Hier, dans un statut Facebook et Twitter, j’ai dit :

Termine entrevue avec QMI sur le quitfacebookday et serai probablement a Desautel a la radio de la SRC sur le même sujet a 18h10

Or, ce matin, dans mon Facebook je peux lire :

Quoi ? Une entrevue avec QMI ? Une agence de presse qui de toute évidence a été créé pour contourner la loi anti-scab du Québec et pour remplir le Journal de Montréal pendant l’interminable lock-out.

Quelle déception … C’est un geste lourd de sens.

Puis cette personne qui est lock-outée du Journal de Montréal écrit sur son mur

Quand c’est rendu qu’une personne connue n’est même pas gênée de dire tout haut qu’elle a accordé une entrevue à QMI …
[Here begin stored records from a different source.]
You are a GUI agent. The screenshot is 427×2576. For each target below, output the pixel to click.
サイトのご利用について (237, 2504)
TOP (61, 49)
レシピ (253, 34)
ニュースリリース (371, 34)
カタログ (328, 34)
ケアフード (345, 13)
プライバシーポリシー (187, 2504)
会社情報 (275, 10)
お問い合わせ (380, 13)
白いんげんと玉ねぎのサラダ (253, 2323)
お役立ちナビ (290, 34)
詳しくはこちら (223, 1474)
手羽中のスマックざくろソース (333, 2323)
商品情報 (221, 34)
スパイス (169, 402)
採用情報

La réponse que j’y ai faite :

QMI est une agence de presse et il est un argument syndical que de dire qu’elle a été créée strictement pour contourner le Journal de Montréal. Je suis sympathique aux revendications des journalistes et à la création de QMI. Il y a des paradoxes avec lesquels je suis capable de vivre. J’espère que la gang de RueFrontenac en est aussi capable?

et

By the way, j’achetais aussi de l’alcool à la SAQ durant la grève de ses employés. Ça ne fait pas de moi une paria pour autant. Le conflit syndical est une chose, mon choix de consommateur une autre… Je n’ai d’ailleurs pas boycotté La Presse durant le conflit qu’ils ont vécu et j’ai acheté une Volvo même s’ils sont maintenant chinois. Je suis aussi une séparatiste de droite et j’aime bien le NPD et Québec Solidaire

Dévoilement : J’ai fait des mandats pour QMI, de même que pour Radio-Canada, RDI et des journalistes de La Presse, Le Devoir et une multitude d’autres médias écrits et électroniques. Je ne suis pas prosyndicale, je ne l’ai jamais été. J’ai une mineure en relation industrielle de l’Université Laval et je comprends parfaitement la dialectique de confrontation des syndicats (merci entre autres à Bernard Solasse qui a été plusieurs fois mon prof de sociologie des relations de travail). Je ne suis juste pas obligée de faire partie de leur so-so-solidarité. Je leur souhaite tout de même d’enfin pouvoir régler ce conflit qui perdure depuis trop longtemps.

MAJ

L’article en question est : QuitFacebookDay: peu d’effet sur le géant

MAJ2

En outre, si ça peut vous consoler, je n’achète pas le Journal de Montréal et je ne l’ai même jamais acheté. D’un autre côté, je n’achète aucun journal depuis belle lurette, mais si je suis dans un resto, je veux bien lire le journal qu’ils fournissent avec le repas…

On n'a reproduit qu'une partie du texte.